The Five Things Worse Than Watching Detroit Vs. Tenessee Or Dallas Vs. Seattle

Auguste ArcherCorrespondent INovember 26, 2008

Ok, so, it has been widely recognized for many years that the Detroit Lions are a bad football team. I mean, you would be seriously hard pressed to find someone who would or could argue otherwise. And yet still, every Thanksgiving, the Detroit Lions stink up national television for all to see.

The other Thanksgiving day game, Seattle and Dallas, is almost as bad. I mean, we are talking about the 2-9 "please make it stop now" Seahawks vs. the 7-4 "how are we ever going to catch the Giants" Cowboys. This game has stink bomb written all over it. If, by some miracle, the Seahawks win this one, all of America will walk away feeling raped excluding the greater Seattle area, because the boys were supposed to win. If the Cowboys win it will be exactly what all of America (including the greater Seattle area) expects to happen, and they will go away feeling raped because "can't we get an upset here?".

But, contrary to popular belief, there are at least five worse things to be doing on Thanksgiving than watching one of these two games, and I am now going to list them for you...

1. Playing football with a turkey carcass. Now, friends, this may sound like a blast but trust me; your significant other will not be pleased. And think about the grease! Have you ever held a turkey carcass? Yeah, it's greasy...

2. Sitting in your apartment/house/trailer alone, eating pizza, watching Survivor reruns. I am sure that somewhere in America there is someone who will read this and go "HEY!"...

3. Talking to your wife/girlfriend's family.
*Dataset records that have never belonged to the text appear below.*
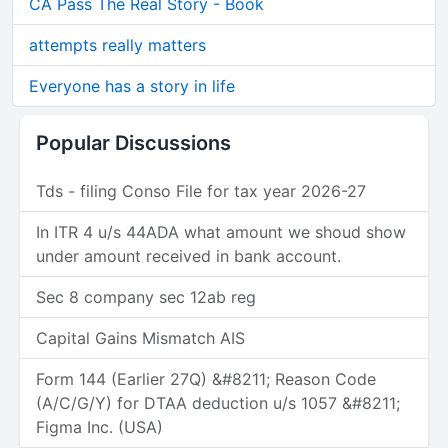
CA Pass The Real Story - Book
attempts really matters
Everyone has a story in life
Popular Discussions
Tds - filing Conso File for tax year 2026-27
In ITR 4 u/s 44ADA what amount we shoud show
under amount received in bank account.
Sec 8 company sec 12ab reg
Capital Gains Mismatch AIS
Form 144 (Earlier 27Q) &#8211; Reason Code
(A/C/G/Y) for DTAA deduction u/s 1057 &#8211;
Figma Inc. (USA)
This is torturous enough as it is, but add turkey and a sense of tradition and you have a formula for full blown disaster. Beware of the "would you like to carve the turkey?" question... The answer is no, gentlemen, you would not like to carve the turkey.

4. Working. Yes, people, football, no matter how bad, is always better than work. Unless of course football IS work, in which case you probably make more money in a week than I do a year and you can do whatever the hell you want on Thanksgiving.

5. Visiting your extended family. For those of you who are being forced to do this, I feel for you. I see my extended family roughly once a decade, and that is more than enough for my taste. If you are unfortunate enough to have to see your's every Thanksgiving, I apologize sincerely and hope the games are exciting enough that you are not totally bored while watching them so you can ignore your great aunt Alice for a whole, blissful four hours.

Have a happy Thanksgiving everybody, and I would just like to say that I am thankful for all the people who take the time to read this stuff!